Die Ergebnisse deuten darauf hin, dass die Netzhaut mehr kann, als die Wissenschaftler bisher dachten. Es wurde angenommen, dass die Zapfenzellen nur rote, grüne oder blaue Farben erkennen. Die Wissenschaftler dachten, dass das Gehirn die harte Arbeit der Kombination dieser Signale zu einem vollfarbigen Bild der Welt (einschließlich Schwarz und Weiß) übernimmt.

Aber stattdessen „macht die Netzhaut mehr von der Arbeit“, sagt Neitz. Die Netzhaut sendet sowohl Schwarzweiß- als auch Farbdaten an das Gehirn. Das macht die Arbeit des Gehirns einfacher. Die Forscher versuchen nun zu verstehen, wie die Zapfenzellen wissen, ob sie eine Farbe oder das Vorhandensein von Weiß signalisieren sollen. Wie die verschiedenen Zelltypen in der Netzhaut organisiert sind, scheint bei dieser Entscheidung eine wichtige Rolle zu spielen. Zum Beispiel signalisieren rote Zapfen eher Weiß, wenn sie von grünen Zapfen umgeben sind.

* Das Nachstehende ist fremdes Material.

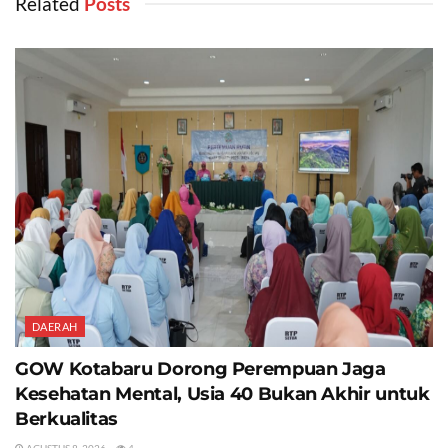
Related
‎ Posts
DAERAH
GOW Kotabaru Dorong Perempuan Jaga
Kesehatan Mental, Usia 40 Bukan Akhir untuk
Berkualitas
AGUSTUS 8, 2026
4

Diese Ergebnisse könnten eine gute Nachricht für Menschen mit Farbenblindheit sein. Wenn die richtigen Zapfen auf der Netzhaut hinzugefügt werden können, so Neitz, sollte das menschliche Gehirn problemlos in der Lage sein, das Schwarz-Weiß-Bild um eine weitere Farbe zu ergänzen.